About this exercise: Set down exactly the lines from the one containing "Kantor Oval" through the last line of the data below, and no others.

Data to use Block Start

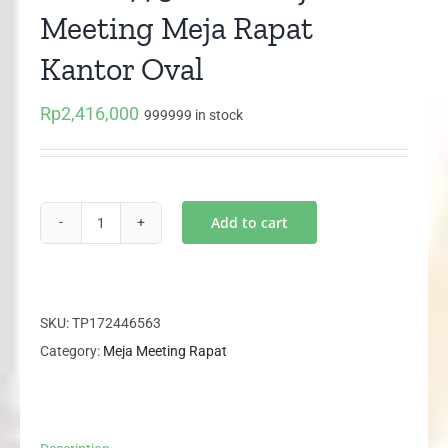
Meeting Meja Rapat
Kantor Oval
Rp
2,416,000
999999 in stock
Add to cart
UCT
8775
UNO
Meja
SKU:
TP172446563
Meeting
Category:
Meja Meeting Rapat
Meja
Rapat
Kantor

Data to use Block End

Solution to this task:
Kantor Oval
Rp
2,416,000
999999 in stock
Add to cart
UCT
8775
UNO
Meja
SKU:
TP172446563
Meeting
Category:
Meja Meeting Rapat
Meja
Rapat
Kantor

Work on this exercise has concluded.